=== Begin Enclosure ===

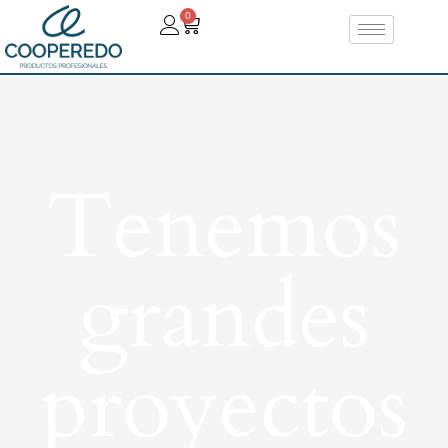
0
Tenemos
grandes
proyectos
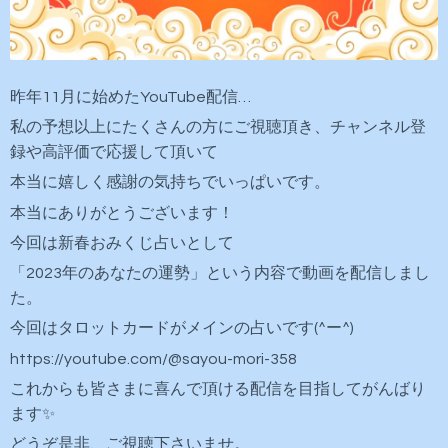
昨年11月に始めたYouTube配信…
私の予想以上にたくさんの方にご視聴頂き、チャンネル登
録や高評価で応援して頂いて
本当に嬉しく感謝の気持ちでいっぱいです。
本当にありがとうございます！
今回は新春おみくじ占いとして
「2023年のあなたの運勢」という内容で動画を配信しまし
た。
今回はタロットカードがメインの占いです(^ー^)
https://youtube.com/@sayou-mori-358
これからも皆さまに喜んで頂ける配信を目指してがんばり
ます✨️
どうぞ是非、ご視聴下さいませ。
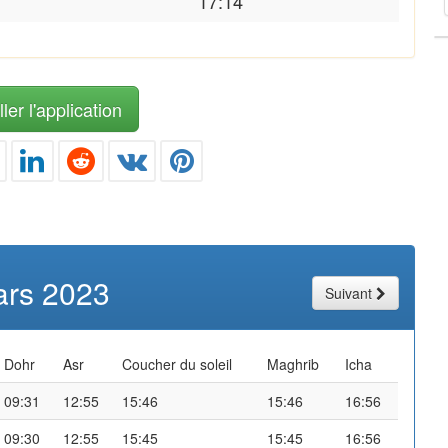
17:14
ler l'application
rs 2023
Suivant
Dohr
Asr
Coucher du soleil
Maghrib
Icha
09:31
12:55
15:46
15:46
16:56
09:30
12:55
15:45
15:45
16:56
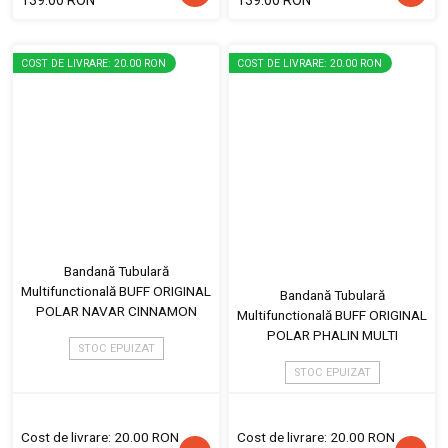
139.00 RON
139.00 RON
COST DE LIVRARE: 20.00 RON
COST DE LIVRARE: 20.00 RON
Bandană Tubulară
Multifunctională BUFF ORIGINAL
Bandană Tubulară
POLAR NAVAR CINNAMON
Multifunctională BUFF ORIGINAL
POLAR PHALIN MULTI
STOC EPUIZAT
STOC EPUIZAT
Cost de livrare: 20.00 RON
Cost de livrare: 20.00 RON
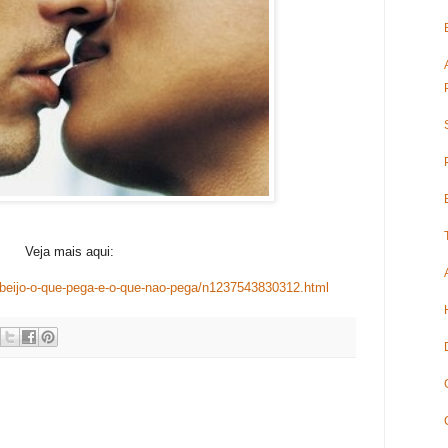
Veja mais aqui:
/beijo-o-que-pega-e-o-que-nao-pega/n1237543830312.html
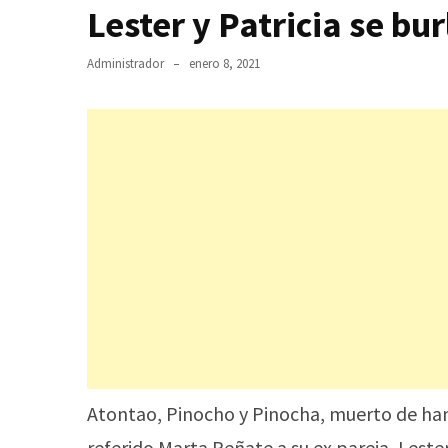
Lester y Patricia se bu
Administrador
enero 8, 2021
Atontao, Pinocho y Pinocha, muerto de ham
referido Marta Peñate a su ex pareja, Lester,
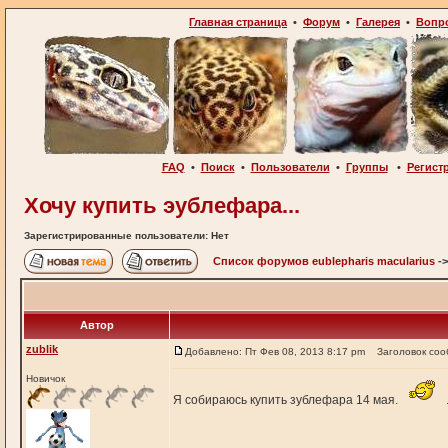
Главная страница
•
Форум
•
Галерея
•
Вопр
FAQ
•
Поиск
•
Пользователи
•
Группы
•
Регист
Хочу купить эублефара...
Зарегистрированные пользователи: Нет
Список форумов eublepharis macularius
-
Автор
zublik
Добавлено: Пт Фев 08, 2013 8:17 pm
Заголовок соо
Новичок
Я собираюсь купить зублефара 14 мая.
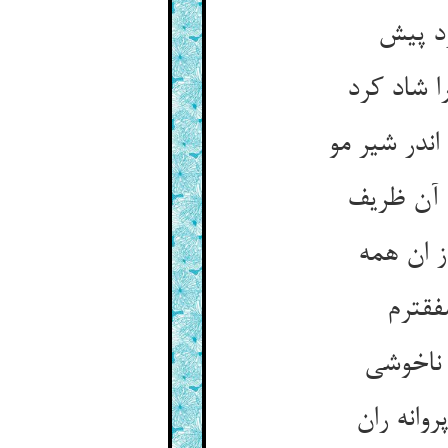
د پیش‏
 شاد کرد
ندر شیر مو
 آن ظریف‏
 ان همه‏
‏ترم‏
ناخوشی‏
انه ران‏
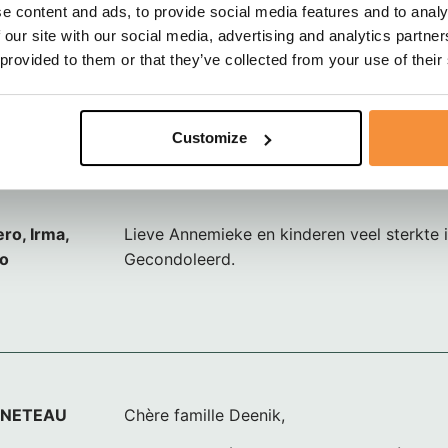
Heel veel sterkte met dit grote verlies. Ik 
e content and ads, to provide social media features and to analy
Franklin als een opgewekte man die met ve
 our site with our social media, advertising and analytics partn
over Frankrijk en wijn. Geregeld kwam hij bi
 provided to them or that they’ve collected from your use of their
straat wat doosjes persoonlijk afleverenK
herinneringen met een lach en een traan. Ik
Customize
ro, Irma,
Lieve Annemieke en kinderen veel sterkte i
eo
Gecondoleerd.
INETEAU
Chère famille Deenik,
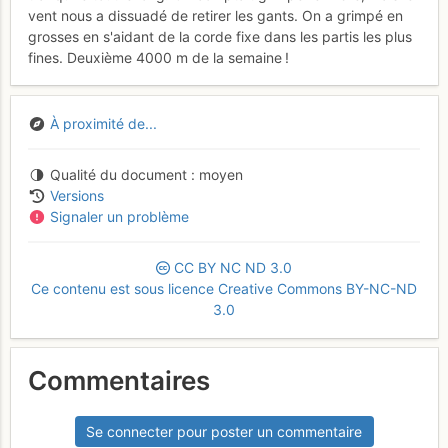
vent nous a dissuadé de retirer les gants. On a grimpé en
grosses en s'aidant de la corde fixe dans les partis les plus
fines. Deuxième 4000 m de la semaine !
À proximité de...
Qualité du document
moyen
Versions
Signaler un problème
CC
BY
NC
ND
3.0
Ce contenu est sous licence Creative Commons BY-NC-ND
3.0
Commentaires
Se connecter pour poster un commentaire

=== End Enclosure ===

Description of the task
Repeat each record exactly, with the pictures left out.

Response for this exercise
0
Tenemos
grandes
proyectos
昨年11月に始めたYouTube配信…
私の予想以上にたくさんの方にご視聴頂き、チャンネル登
録や高評価で応援して頂いて
本当に嬉しく感謝の気持ちでいっぱいです。
本当にありがとうございます！
今回は新春おみくじ占いとして
「2023年のあなたの運勢」という内容で動画を配信しまし
た。
今回はタロットカードがメインの占いです(^ー^)
https://youtube.com/@sayou-mori-358
これからも皆さまに喜んで頂ける配信を目指してがんばり
ます✨️
どうぞ是非、ご視聴下さいませ。
17:14
ler l'application
rs 2023
Suivant
Dohr
Asr
Coucher du soleil
Maghrib
Icha
09:31
12:55
15:46
15:46
16:56
09:30
12:55
15:45
15:45
16:56
139.00 RON
139.00 RON
COST DE LIVRARE: 20.00 RON
COST DE LIVRARE: 20.00 RON
Bandană Tubulară
Multifunctională BUFF ORIGINAL
Bandană Tubulară
POLAR NAVAR CINNAMON
Multifunctională BUFF ORIGINAL
POLAR PHALIN MULTI
STOC EPUIZAT
STOC EPUIZAT
Cost de livrare: 20.00 RON
Cost de livrare: 20.00 RON
Veja mais aqui:
/beijo-o-que-pega-e-o-que-nao-pega/n1237543830312.html
Lester y Patricia se bu
Administrador
enero 8, 2021
Atontao, Pinocho y Pinocha, muerto de ham
referido Marta Peñate a su ex pareja, Lester,
Главная страница
•
Форум
•
Галерея
•
Вопр
FAQ
•
Поиск
•
Пользователи
•
Группы
•
Регист
Хочу купить эублефара...
Зарегистрированные пользователи: Нет
Список форумов eublepharis macularius
-
Автор
zublik
Добавлено: Пт Фев 08, 2013 8:17 pm
Заголовок соо
Новичок
Я собираюсь купить зублефара 14 мая.
د پیش‏
 شاد کرد
ندر شیر مو
 آن ظریف‏
 ان همه‏
‏ترم‏
ناخوشی‏
انه ران‏
Heel veel sterkte met dit grote verlies. Ik 
e content and ads, to provide social media features and to analy
Franklin als een opgewekte man die met ve
 our site with our social media, advertising and analytics partn
over Frankrijk en wijn. Geregeld kwam hij bi
 provided to them or that they’ve collected from your use of their
straat wat doosjes persoonlijk afleverenK
herinneringen met een lach en een traan. Ik
Customize
ro, Irma,
Lieve Annemieke en kinderen veel sterkte i
eo
Gecondoleerd.
INETEAU
Chère famille Deenik,
vent nous a dissuadé de retirer les gants. On a grimpé en
grosses en s'aidant de la corde fixe dans les partis les plus
fines. Deuxième 4000 m de la semaine !
À proximité de...
Qualité du document
moyen
Versions
Signaler un problème
CC
BY
NC
ND
3.0
Ce contenu est sous licence Creative Commons BY-NC-ND
3.0
Commentaires
Se connecter pour poster un commentaire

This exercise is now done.